Adjusted odds ratios US Medical PG Question 10: Two studies examine statin therapy and stroke prevention. Study A (cohort, n=10,000) reports RR=0.75. Study B (case-control, n=2,000) reports OR=0.68. The absolute stroke rate in the general population is 2% over 5 years. Analyze these findings to determine which study provides more accurate information for clinical decision-making and why.
- A. Study B because case-control designs eliminate confounding
- B. Study B because odds ratios are more generalizable across populations
- C. Study A because relative risk is always more accurate than odds ratio
- D. Study A because the cohort design allows calculation of absolute risk reduction (Correct Answer)
- E. Both are equally valid since stroke is a rare outcome making OR approximate RR
Adjusted odds ratios Explanation: ***Study A because the cohort design allows calculation of absolute risk reduction***
- **Study A (Cohort)** is superior for clinical decision-making because it directly measures **incidence**, enabling the calculation of **Absolute Risk Reduction (ARR)** and **Number Needed to Treat (NNT)**.
- **Cohort studies** establish a clear **temporal relationship** between exposure and outcome, providing stronger evidence for causality compared to retrospective designs.
*Study A because relative risk is always more accurate than odds ratio*
- **Relative Risk (RR)** is not inherently more "accurate," but it is mathematically more appropriate for describing risk in populations where **incidence** is known.

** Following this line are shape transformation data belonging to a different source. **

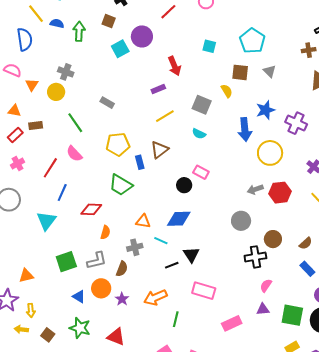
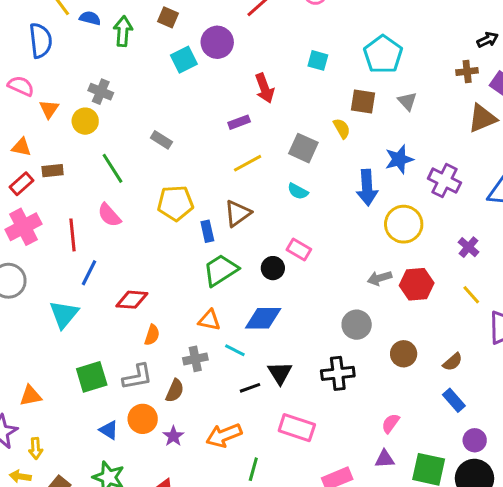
pink cross: (18, 164) -> (23, 227), size x1.6
red line: (50, 168) -> (72, 235), turned -40
green trapezoid: (121, 185) -> (221, 270), moved, turned 115
black cross: (255, 257) -> (338, 373), moved

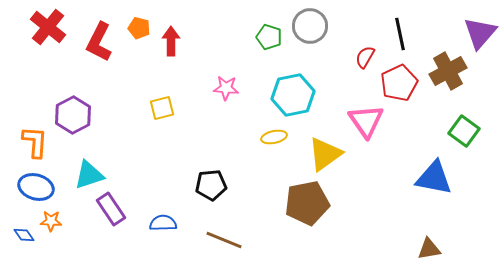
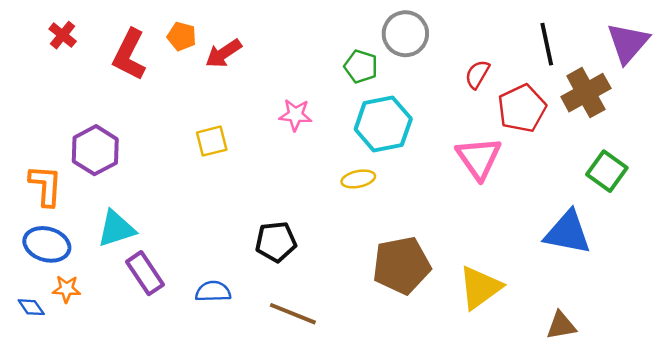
red cross: (48, 27) -> (63, 35), size x0.6
black line: (400, 34) -> (547, 44), moved
green pentagon: (269, 37) -> (361, 66), moved
red arrow: (171, 41) -> (224, 53), turned -124
yellow triangle: (325, 154) -> (480, 288), moved

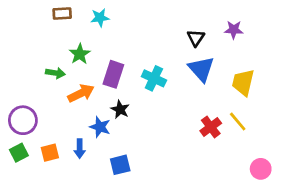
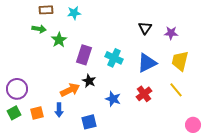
purple star: (234, 30) -> (171, 33), moved
blue triangle: (201, 69) -> (147, 63), moved, turned 45
green arrow: (55, 73) -> (39, 29), moved
orange arrow: (81, 93) -> (70, 90), moved
blue star: (100, 127) -> (113, 99), moved
red cross: (211, 127) -> (144, 94), moved

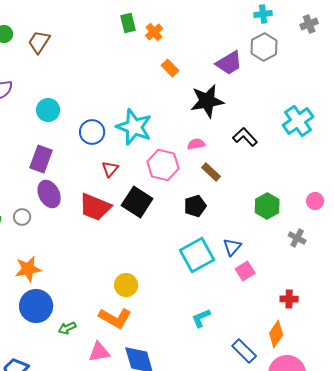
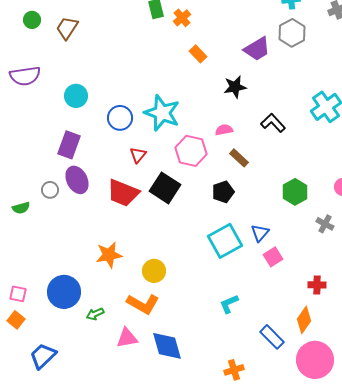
black star: (207, 101) -> (235, 87), size x0.7
gray circle: (22, 217) -> (50, 190), moved
orange star: (28, 269) -> (109, 255), moved

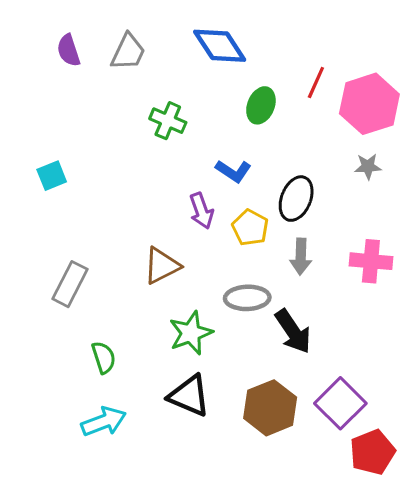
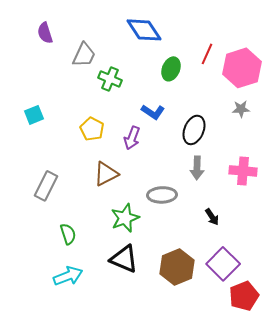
gray trapezoid: (128, 52) -> (84, 55), moved
purple arrow: (201, 211) -> (132, 138), turned 40
yellow pentagon: (250, 228) -> (92, 129), moved
black arrow: (293, 331) -> (212, 217), moved, size x0.6

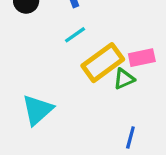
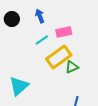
pink rectangle: (142, 58) -> (64, 32), moved

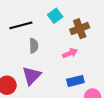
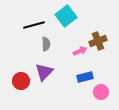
cyan square: (55, 16) -> (66, 16), size x1.5
brown cross: (80, 29) -> (98, 41), moved

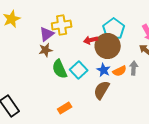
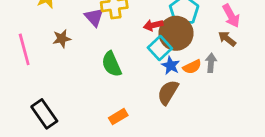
purple triangle: (47, 34) -> (94, 17), turned -35
brown star: (46, 50) -> (62, 39), moved
cyan square: (79, 70) -> (160, 48), moved

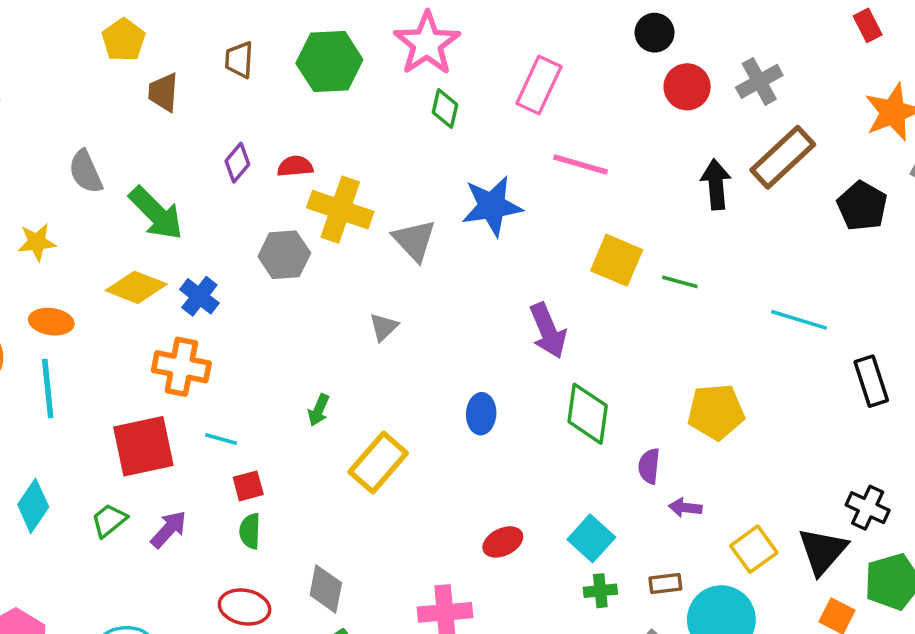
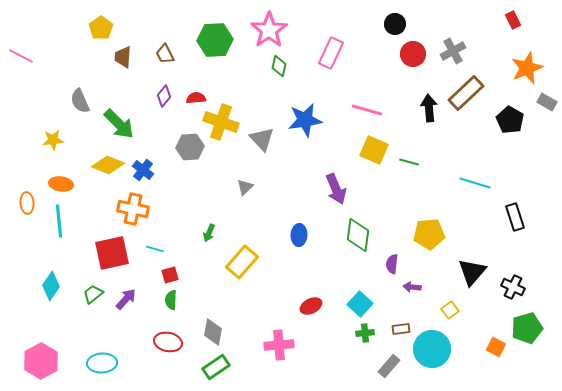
brown trapezoid: (239, 60) -> (165, 54), moved, turned -30
pink line: (580, 164) -> (367, 110), moved
yellow square: (754, 549) -> (450, 310), size x0.7
black triangle: (822, 551) -> (472, 272), moved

- The term accuracy refers to the lack of **bias** and **random error**, whereas RR and OR are simply different measures of association depending on study design.
*Study B because case-control designs eliminate confounding*
- **Case-control designs** are actually more prone to **selection and recall bias** and do not inherently eliminate **confounding** better than cohort studies.
- Confounding is typically controlled through **matching**, **stratification**, or **multivariate analysis** regardless of the study design used.
*Study B because odds ratios are more generalizable across populations*
- **Odds Ratios (OR)** are not more generalizable; they are frequently used in case-control studies because **incidence** cannot be directly calculated in those samples.
- Generalizability depends on the **representativeness** of the study sample to the target population, not on the mathematical measure (OR vs RR) used.
*Both are equally valid since stroke is a rare outcome making OR approximate RR*
- While the **Rare Disease Assumption** states that OR approximates RR when outcome prevalence is low (<10%), their clinical utility still differs.
- Even if the values are similar, the **Cohort study (Study A)** remains more robust for clinical decisions as it provides the **denominator** needed to calculate absolute benefits.